Wednesday, February 25th, 2009
In memoriam
Published on Feb 25, 2009 @ 11:45 am
This came through my email account two weeks ago Monday:
Atholton SDA Church Email Notice — February 9, 2009
Jackie Gair, a long-time Atholton member, passed away on Monday morning.
The viewing will be held at the Fleck Funeral Home, 7601 Sandy Spring Road, Laurel, MD this Thursday, February 12, from 12:30 - 1:30 PM. Following this, there will be a graveside service for family and close friends at George Washington Cemetery on Riggs Road in Adelphi, MD. There will be no memorial/funeral service at the Atholton Church.
Please continue to remember the family in prayer during this difficult time.
Thus ends a life.
Now is as good a time as any to finish one of the many blog posts languishing in draft status: link coming when I actually finish it.

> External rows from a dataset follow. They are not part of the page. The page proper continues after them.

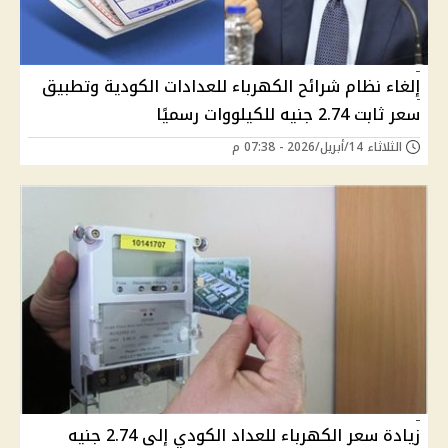
إلغاء نظام شرائح الكهرباء للعدادات الكودية وتطبيق
سعر ثابت 2.74 جنيه للكيلووات رسميًا
الثلاثاء 14/أبريل/2026 - 07:38 م
زيادة سعر الكهرباء للعداد الكودي إلى 2.74 جنيه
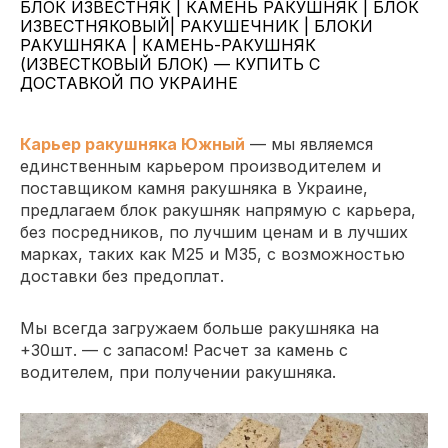
БЛОК ИЗВЕСТНЯК | КАМЕНЬ РАКУШНЯК | БЛОК
ИЗВЕСТНЯКОВЫЙ| РАКУШЕЧНИК | БЛОКИ
РАКУШНЯКА | КАМЕНЬ-РАКУШНЯК
(ИЗВЕСТКОВЫЙ БЛОК) — КУПИТЬ С
ДОСТАВКОЙ ПО УКРАИНЕ
Карьер ракушняка Южный
— мы являемся
единственным карьером производителем и
поставщиком камня ракушняка в Украине,
предлагаем блок ракушняк напрямую с карьера
,
без посредников, по лучшим ценам и в лучших
марках, таких как
М25 и М35
, с возможностью
доставки без предоплат.
Мы всегда загружаем больше ракушняка на
+30шт. — с запасом! Расчет за камень с
водителем, при получении ракушняка.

Yesterday on the way home from circle time at the library, Alexei and I stopped at a bridge to throw some sticks into the water. We stood there for a good long while and I was mesmerized by the ripples our small sticks made in the stream. Mesmerized is probably the wrong word; fascination is more along the lines of what I felt. Something so simple and natural, but inherently beautiful.
Here is an excerpt from a book I’m in the process of re-reading now.

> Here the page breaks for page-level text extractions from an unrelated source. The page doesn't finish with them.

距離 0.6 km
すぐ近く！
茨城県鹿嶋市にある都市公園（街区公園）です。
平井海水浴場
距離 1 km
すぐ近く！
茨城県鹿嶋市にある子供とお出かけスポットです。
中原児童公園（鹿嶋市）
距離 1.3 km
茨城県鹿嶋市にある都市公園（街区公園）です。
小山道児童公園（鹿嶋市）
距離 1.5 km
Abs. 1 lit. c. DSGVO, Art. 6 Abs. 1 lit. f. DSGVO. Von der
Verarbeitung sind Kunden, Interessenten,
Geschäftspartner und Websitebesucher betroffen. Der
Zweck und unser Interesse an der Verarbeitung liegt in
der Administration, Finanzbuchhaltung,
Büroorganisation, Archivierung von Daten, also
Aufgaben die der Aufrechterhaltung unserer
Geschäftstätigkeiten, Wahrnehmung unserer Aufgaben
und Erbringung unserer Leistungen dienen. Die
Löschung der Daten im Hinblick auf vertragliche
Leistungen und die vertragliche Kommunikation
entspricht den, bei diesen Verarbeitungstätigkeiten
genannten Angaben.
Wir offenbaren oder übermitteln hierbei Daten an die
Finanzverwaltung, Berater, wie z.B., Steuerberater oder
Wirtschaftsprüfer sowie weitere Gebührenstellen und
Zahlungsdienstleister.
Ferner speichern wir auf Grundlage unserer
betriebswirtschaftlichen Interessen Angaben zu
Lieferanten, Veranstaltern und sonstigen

In karate there is an image that’s used to define the position of perfect readiness: “mind like water.” Imagine throwing a pebble into a still pond. How does the water respond? The answer is, totally appropriate to the force and mass of the input; then it returns to calm. It doesn’t overreact or underreact.

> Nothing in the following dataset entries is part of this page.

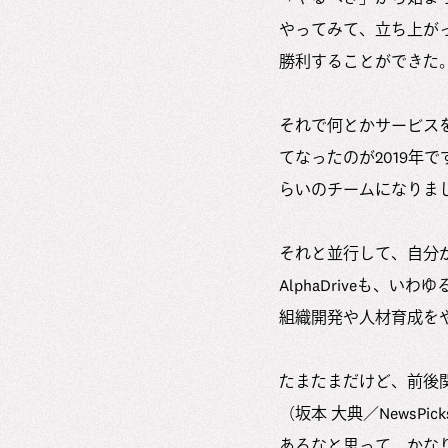
やってみて、立ち上が
勝利することができた
それで何とかサービス
てなったのが2019年
らいのチームになりま
それと並行して、自分
AlphaDriveも、
組織開発や人材育成をやってい
たまたまだけど、前後
（坂本 大典／NewsPic
あるなと思って、かなり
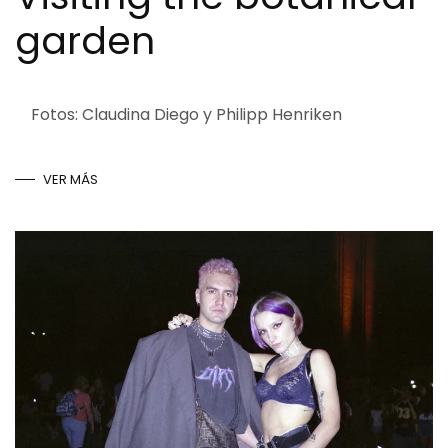
garden
Fotos: Claudina Diego y Philipp Henriken
VER MÁS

Relevance? Mrs. Gair’s passing is not all that different from Alexei throwing a stick into Sligo Creek. How Mrs. Gair’s life intertwined in that of others seems to parallel how my son’s small stick made a mark on the water. Both were present for a time, changed things around them, and then faded into memory. No doubt Mrs. Gair’s ripples will long be felt by the world through her children, grandchildren, great-grandchildren, and so-on.

Farewell, neighbor. Until one day we meet again where the silver ripples lap on heaven’s shore, goodbye.